[Stored records]

==*==

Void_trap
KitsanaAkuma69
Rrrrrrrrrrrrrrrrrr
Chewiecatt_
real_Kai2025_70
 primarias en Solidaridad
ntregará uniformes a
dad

==*==

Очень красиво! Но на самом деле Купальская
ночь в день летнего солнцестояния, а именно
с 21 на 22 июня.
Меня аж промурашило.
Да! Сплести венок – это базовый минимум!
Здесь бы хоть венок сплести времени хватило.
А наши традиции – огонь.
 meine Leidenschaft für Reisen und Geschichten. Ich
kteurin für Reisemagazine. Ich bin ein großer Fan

==*==

Look through the data above and report every line in which "венок" appears.

## [RESULT BELOW]
Да! Сплести венок – это базовый минимум!
Здесь бы хоть венок сплести времени хватило.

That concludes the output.